#### PROVIDED MATERIAL

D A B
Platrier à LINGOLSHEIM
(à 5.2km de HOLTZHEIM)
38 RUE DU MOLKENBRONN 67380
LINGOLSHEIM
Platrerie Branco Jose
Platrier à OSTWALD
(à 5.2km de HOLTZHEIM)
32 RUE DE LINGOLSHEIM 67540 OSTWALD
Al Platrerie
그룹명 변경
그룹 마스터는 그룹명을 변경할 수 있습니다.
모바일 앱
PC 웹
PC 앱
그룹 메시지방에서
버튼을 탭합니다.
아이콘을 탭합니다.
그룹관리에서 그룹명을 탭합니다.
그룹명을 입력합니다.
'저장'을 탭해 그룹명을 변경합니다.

########
#### PROVIDED MATERIAL

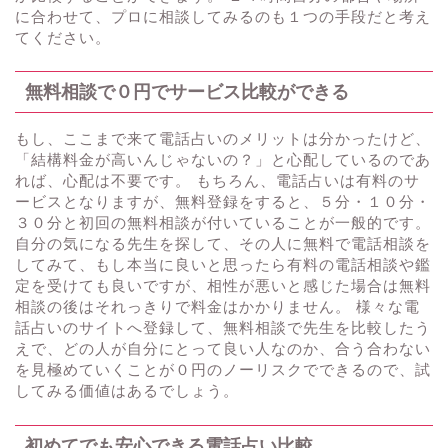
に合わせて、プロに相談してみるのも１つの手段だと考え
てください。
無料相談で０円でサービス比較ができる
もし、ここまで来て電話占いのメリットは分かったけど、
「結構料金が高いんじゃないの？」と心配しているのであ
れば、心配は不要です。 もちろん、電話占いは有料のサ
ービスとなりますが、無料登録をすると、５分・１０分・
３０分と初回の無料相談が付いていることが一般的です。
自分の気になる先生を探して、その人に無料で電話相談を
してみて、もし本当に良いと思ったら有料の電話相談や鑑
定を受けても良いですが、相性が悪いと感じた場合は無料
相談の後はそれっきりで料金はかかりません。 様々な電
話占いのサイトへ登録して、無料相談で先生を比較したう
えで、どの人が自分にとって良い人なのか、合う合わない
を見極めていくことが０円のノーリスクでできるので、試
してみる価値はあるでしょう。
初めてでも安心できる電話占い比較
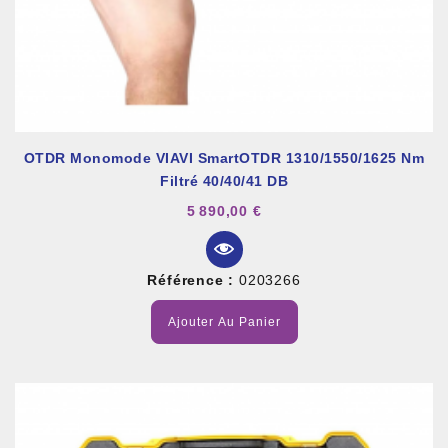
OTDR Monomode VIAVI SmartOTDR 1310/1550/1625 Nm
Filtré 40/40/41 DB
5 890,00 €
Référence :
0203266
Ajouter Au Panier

########
#### PROVIDED MATERIAL

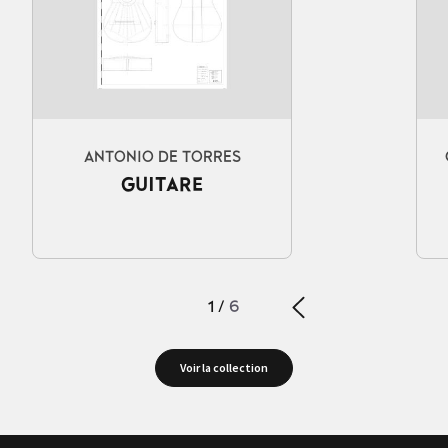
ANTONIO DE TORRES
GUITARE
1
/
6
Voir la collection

########

ASSIGNED TASK: Using the data above, give again exactly the lines starting at the one holding "相談の後はそれっきりで料金はかかりません。 様々な電" and ending at the one holding "Ajouter Au Panier", inclusive, and nothing more. Omit the pictures.

REPLY TO THE TASK:
相談の後はそれっきりで料金はかかりません。 様々な電
話占いのサイトへ登録して、無料相談で先生を比較したう
えで、どの人が自分にとって良い人なのか、合う合わない
を見極めていくことが０円のノーリスクでできるので、試
してみる価値はあるでしょう。
初めてでも安心できる電話占い比較
OTDR Monomode VIAVI SmartOTDR 1310/1550/1625 Nm
Filtré 40/40/41 DB
5 890,00 €
Référence :
0203266
Ajouter Au Panier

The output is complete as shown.